That sounds pretty bad.

Is the tree dying? Foliage browning off?

Any galls or unusual mushrooms around?

Any signs of holes and weeping sap from trunk?

And, any chance of some pics?


----------



## tacochan (Aug 7, 2006)

The reason I'm asking is I live in a Homeowners association and the arch. comm. has stated that an arborist cannot determine if a tree is dying, or compromised due to bug infestation. So I am trying to find something to take to the next board meeting to show the board that an arborist can make a judgement call based on certain conditions.


----------



## rbtree (Aug 7, 2006)

Tell your comm. that they are out to lunch. Call a consulting arborist like Scott Baker ( a member here I think) of Tree Solutions for advice. here's his website: http://www.treesolutions.net/


----------



## treeseer (Aug 11, 2006)

"the arch. comm. has stated that an arborist cannot determine if a tree is dying, or compromised due to bug infestation."

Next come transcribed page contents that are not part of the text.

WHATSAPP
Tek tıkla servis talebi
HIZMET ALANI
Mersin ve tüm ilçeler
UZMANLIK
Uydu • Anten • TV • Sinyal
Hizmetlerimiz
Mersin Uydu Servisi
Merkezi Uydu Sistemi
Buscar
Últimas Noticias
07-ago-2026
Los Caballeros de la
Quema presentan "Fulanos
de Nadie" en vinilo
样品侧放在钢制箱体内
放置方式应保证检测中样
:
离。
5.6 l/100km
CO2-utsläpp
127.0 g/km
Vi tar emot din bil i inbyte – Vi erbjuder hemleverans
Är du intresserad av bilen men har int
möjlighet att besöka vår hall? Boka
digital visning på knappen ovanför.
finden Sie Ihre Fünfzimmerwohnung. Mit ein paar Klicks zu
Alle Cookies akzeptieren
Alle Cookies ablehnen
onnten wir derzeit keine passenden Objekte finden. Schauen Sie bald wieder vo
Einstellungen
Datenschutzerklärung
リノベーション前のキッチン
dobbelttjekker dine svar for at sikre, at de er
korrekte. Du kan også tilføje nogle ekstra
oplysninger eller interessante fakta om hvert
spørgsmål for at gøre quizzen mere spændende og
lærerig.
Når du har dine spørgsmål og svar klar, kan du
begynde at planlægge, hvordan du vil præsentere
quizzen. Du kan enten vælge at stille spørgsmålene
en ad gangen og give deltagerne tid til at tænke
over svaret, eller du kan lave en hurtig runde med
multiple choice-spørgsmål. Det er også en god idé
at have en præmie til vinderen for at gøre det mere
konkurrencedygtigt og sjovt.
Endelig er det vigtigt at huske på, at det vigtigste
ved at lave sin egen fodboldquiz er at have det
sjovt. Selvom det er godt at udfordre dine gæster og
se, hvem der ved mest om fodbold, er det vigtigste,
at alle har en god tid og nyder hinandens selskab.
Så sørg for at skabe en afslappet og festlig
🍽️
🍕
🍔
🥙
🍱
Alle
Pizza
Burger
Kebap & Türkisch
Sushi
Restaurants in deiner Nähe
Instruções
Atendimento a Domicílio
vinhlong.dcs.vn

Another sad case of landscape architects having their heads stuck firmly up their asp[irations for authority.:monkey:


----------



## tacochan (Aug 21, 2006)

*tacochan*

He is actually a city building person.


----------



## tacochan (Aug 21, 2006)

*tacochan*

Thank you to all for responding. I have been working with plants for over 20 years and seem to do all right. I am a born plant lover and hate to drop trees, but at the same time I knkow the devastation insects and weather can cause. I found it very strange that someone would actually take issue with the qualifications of an arborist. Again thank you.


----------